◆ Stored data entries ◆
* * *

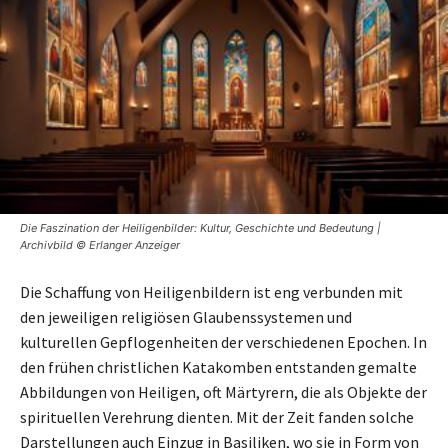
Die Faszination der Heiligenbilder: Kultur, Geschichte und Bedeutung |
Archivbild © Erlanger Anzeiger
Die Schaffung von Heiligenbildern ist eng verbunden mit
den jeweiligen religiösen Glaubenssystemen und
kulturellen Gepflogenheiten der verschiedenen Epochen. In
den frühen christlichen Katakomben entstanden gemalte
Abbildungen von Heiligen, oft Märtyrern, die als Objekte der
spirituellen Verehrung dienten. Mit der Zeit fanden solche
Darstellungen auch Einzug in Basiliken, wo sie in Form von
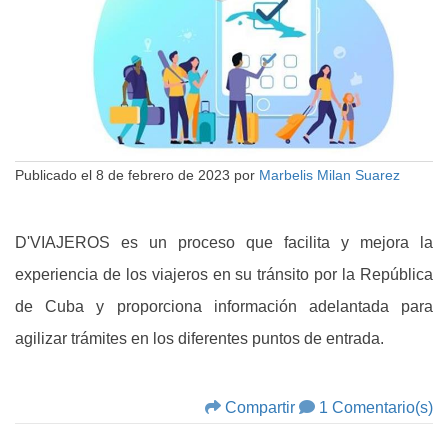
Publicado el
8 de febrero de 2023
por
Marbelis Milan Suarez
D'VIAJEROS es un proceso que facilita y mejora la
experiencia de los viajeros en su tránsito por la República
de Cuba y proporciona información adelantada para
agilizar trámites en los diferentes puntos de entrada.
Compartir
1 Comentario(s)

* * *

◆ WHAT TO DO ◆
In the records above, find the line containing "kulturellen Gepflogenheiten der", then please restate it and each line after it word for word, pictures excluded.

◆ PROBLEM SOLUTION ◆
kulturellen Gepflogenheiten der verschiedenen Epochen. In
den frühen christlichen Katakomben entstanden gemalte
Abbildungen von Heiligen, oft Märtyrern, die als Objekte der
spirituellen Verehrung dienten. Mit der Zeit fanden solche
Darstellungen auch Einzug in Basiliken, wo sie in Form von
Publicado el
8 de febrero de 2023
por
Marbelis Milan Suarez
D'VIAJEROS es un proceso que facilita y mejora la
experiencia de los viajeros en su tránsito por la República
de Cuba y proporciona información adelantada para
agilizar trámites en los diferentes puntos de entrada.
Compartir
1 Comentario(s)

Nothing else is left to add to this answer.